## WORK REQUIRED
Each record that follows is to be transcribed exactly, excluding its images.

## DATA PROVIDED
....
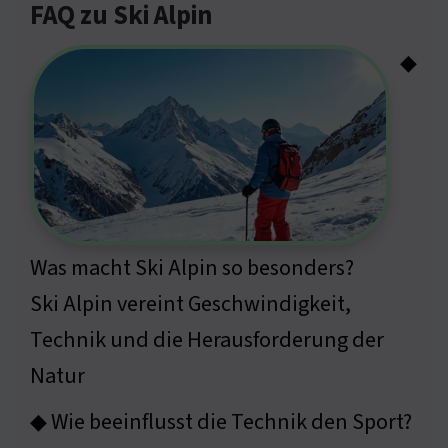
FAQ zu Ski Alpin
◆
Was macht Ski Alpin so besonders?
Ski Alpin vereint Geschwindigkeit,
Technik und die Herausforderung der
Natur
◆ Wie beeinflusst die Technik den Sport?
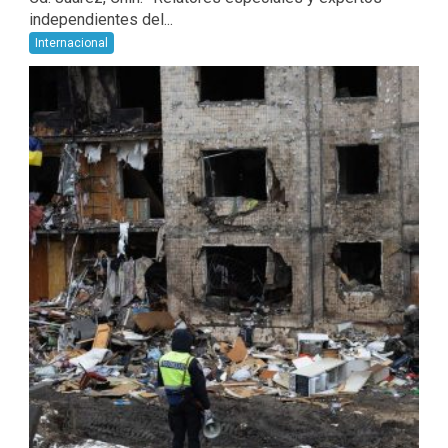
independientes del...
Internacional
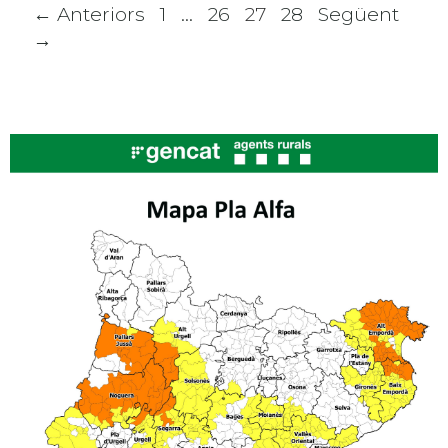
Navegació
← Anteriors
1
…
26
27
28
Següent
per
→
les
entrades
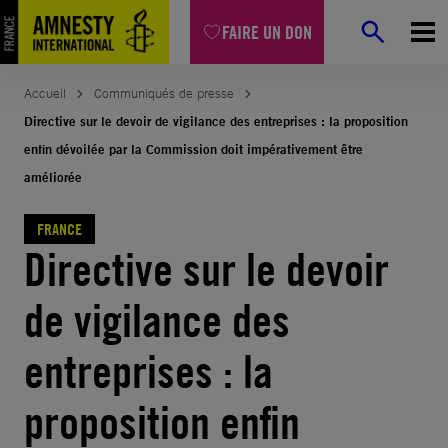
Aller
FAIRE UN DON
au
contenu
Accueil
Communiqués de presse
Directive sur le devoir de vigilance des entreprises : la proposition
enfin dévoilée par la Commission doit impérativement être
améliorée
FRANCE
Directive sur le devoir
de vigilance des
entreprises : la
proposition enfin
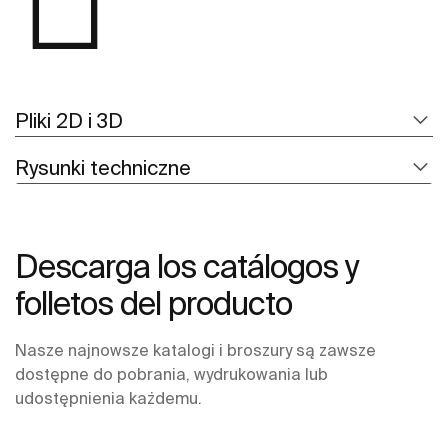
Pliki 2D i 3D
Rysunki techniczne
Descarga los catálogos y
folletos del producto
Nasze najnowsze katalogi i broszury są zawsze
dostępne do pobrania, wydrukowania lub
udostępnienia każdemu.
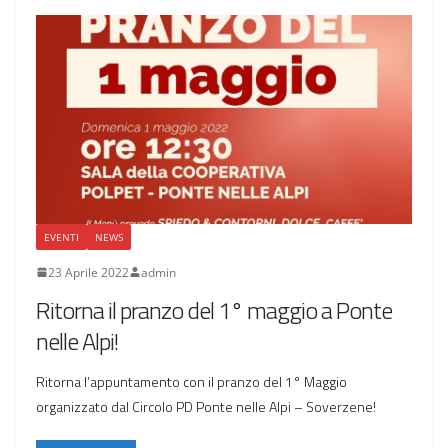
EVENTI
NEWS
23 Aprile 2022
admin
Ritorna il pranzo del 1° maggio a Ponte
nelle Alpi!
Ritorna l’appuntamento con il pranzo del 1° Maggio
organizzato dal Circolo PD Ponte nelle Alpi – Soverzene!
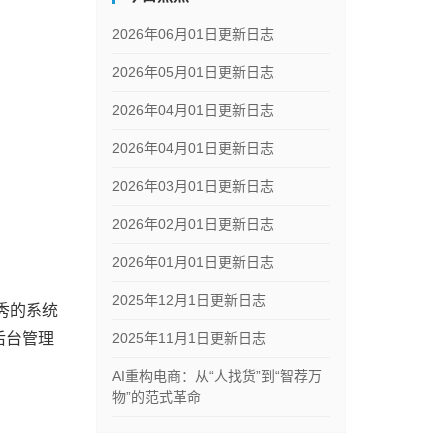
2026年06月01日更新日志
2026年05月01日更新日志
2026年04月01日更新日志
2026年04月01日更新日志
2026年03月01日更新日志
2026年02月01日更新日志
2026年01月01日更新日志
2025年12月1日更新日志
秀的系统
后台管理
2025年11月1日更新日志
AI重构电商：从“人找货”到“智荐万
物”的范式革命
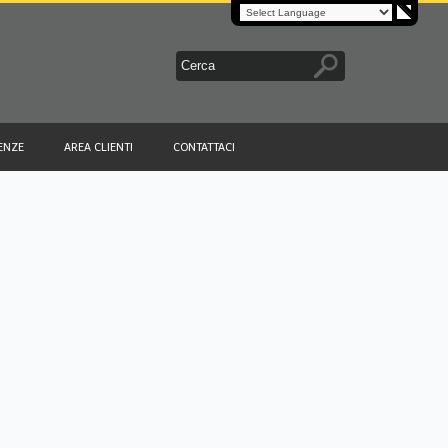
ENZE
AREA CLIENTI
CONTATTACI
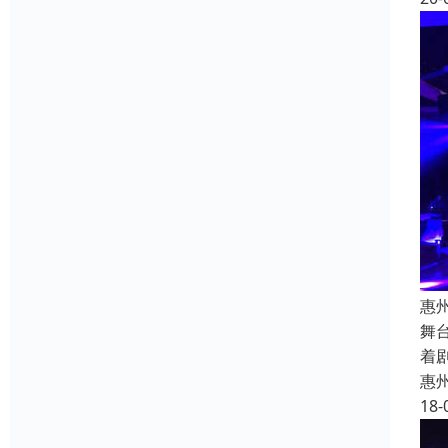
惠
舞
着
惠
18-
....
## THE COMPLETED TASK
FAQ zu Ski Alpin
◆
Was macht Ski Alpin so besonders?
Ski Alpin vereint Geschwindigkeit,
Technik und die Herausforderung der
Natur
◆ Wie beeinflusst die Technik den Sport?
independientes del...
Internacional
Navegació
← Anteriors
1
…
26
27
28
Següent
per
→
les
entrades
Aller
FAIRE UN DON
au
contenu
Accueil
Communiqués de presse
Directive sur le devoir de vigilance des entreprises : la proposition
enfin dévoilée par la Commission doit impérativement être
améliorée
FRANCE
Directive sur le devoir
de vigilance des
entreprises : la
proposition enfin
Pliki 2D i 3D
Rysunki techniczne
Descarga los catálogos y
folletos del producto
Nasze najnowsze katalogi i broszury są zawsze
dostępne do pobrania, wydrukowania lub
udostępnienia każdemu.
EVENTI
NEWS
23 Aprile 2022
admin
Ritorna il pranzo del 1° maggio a Ponte
nelle Alpi!
Ritorna l’appuntamento con il pranzo del 1° Maggio
organizzato dal Circolo PD Ponte nelle Alpi – Soverzene!
2026年06月01日更新日志
2026年05月01日更新日志
2026年04月01日更新日志
2026年04月01日更新日志
2026年03月01日更新日志
2026年02月01日更新日志
2026年01月01日更新日志
2025年12月1日更新日志
秀的系统
后台管理
2025年11月1日更新日志
AI重构电商：从“人找货”到“智荐万
物”的范式革命
ENZE
AREA CLIENTI
CONTATTACI
惠
舞
着
惠
18-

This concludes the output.